Celebra-se hoje Dia Mundial do Ambiente. Angola tem despendido vários esforços que visam contribuir para uma melhor gestão do Ambiente, particularmente a gestão dos solos. Apesar desses esforços e de vários progressos realizados, a situação actual do sistema das áreas protegidas enfrentam ainda vários desafios, sobretudo no que toca às infra-estruturas, gestão e manutenção. Um dos principais desafios prende-se com a redução da taxa de perda de habitats naturais, incluindo florestas. Anualmente, perdem-se, em média, cerca de 106 mil hectares de florestas naturais e 370 hectares de plantações. Em entrevista ao Jornal de Angola, o director Nacional do Ambiente e Acção Climática, Giza Martins, explicou que, para edificação de “sociedades resilientes” aos efeitos das alterações climáticas é necessário que se realize um conjunto de investimentos e transformações para assegurar a sua viabilidade. Giza Martins alerta, ainda, para a necessidade de serem elaboradas leis e regulamentação complementar para actividades e domínios específicos

05/06/2021  Última atualização 09H00
© Fotografia por: Kindala Manuel | Edições Novembro
Angola ainda é um país com terras virgens. Qual é o percentual de degradação dos solos?
Os solos de Angola apresentam-se com baixa fertilidade e apenas 10 por cento têm potencial para a agricultura. No total, somente 2,8 por cento das terras são realmente aráveis e consideradas como terras permanentes, das quais apenas 2,1 por cento estão sob irrigação. A avaliação feita em 2019, no âmbito do Programa de Definição de Metas de Degradação Neutra de Terra, mostra que o país conta com 516.691 km2 de terra melhorada, o que equivale a 41,63 por cento da área total do país. Deste número, 462.416.9 km2 é terra estável (37,25 por cento) e a área com terra degradada é de 250,920.8 km2 (20.21 por cento).

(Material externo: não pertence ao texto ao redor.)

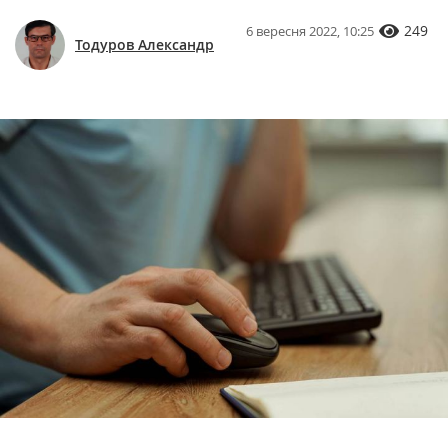
249
6 вересня 2022, 10:25
Тодуров Александр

Circunscrevendo o fenómeno da desertificação às zonas áridas, semi-áridas e sub-húmidas secas, e recorrendo-se à caracterização sumária das condições ambientais de Angola, 31,18 por cento do espaço territorial angolano encontra-se nessa condição.  
Em todas as geografias, os governos organizam actividades para assinalar o Dia Mundial do Ambiente. O que o país preparou para comemorar a data?
A prevalência do Estado de Calamidade, como medida de contenção à transmissão da pandemia da Covid-19, tem limitado a nossa capacidade de realizar actividades presenciais, pois há um conjunto de normas e regras que devem ser observadas. Estão programadas à escala nacional actividades para marcar o dia. A nível central, será realizado um colóquio, com transmissão online, sobre a investigação científica na área do ambiente em território nacional. Além desta actividade, outros Webinar e workshops estão a ser organizados, tanto pelo Ministério da Cultura, Turismo e Ambiente (MCTA) como também pelas direcções provinciais responsáveis pelo Ambiente. Serão ainda realizadas campanhas de plantação de árvores, sensibilização e outras acções. É também notável um crescente engajamento da sociedade civil, que prevê organizar actividades circunscritas às áreas de implantação.
Qual é a situação actual das reservas naturais e áreas protegidas do país?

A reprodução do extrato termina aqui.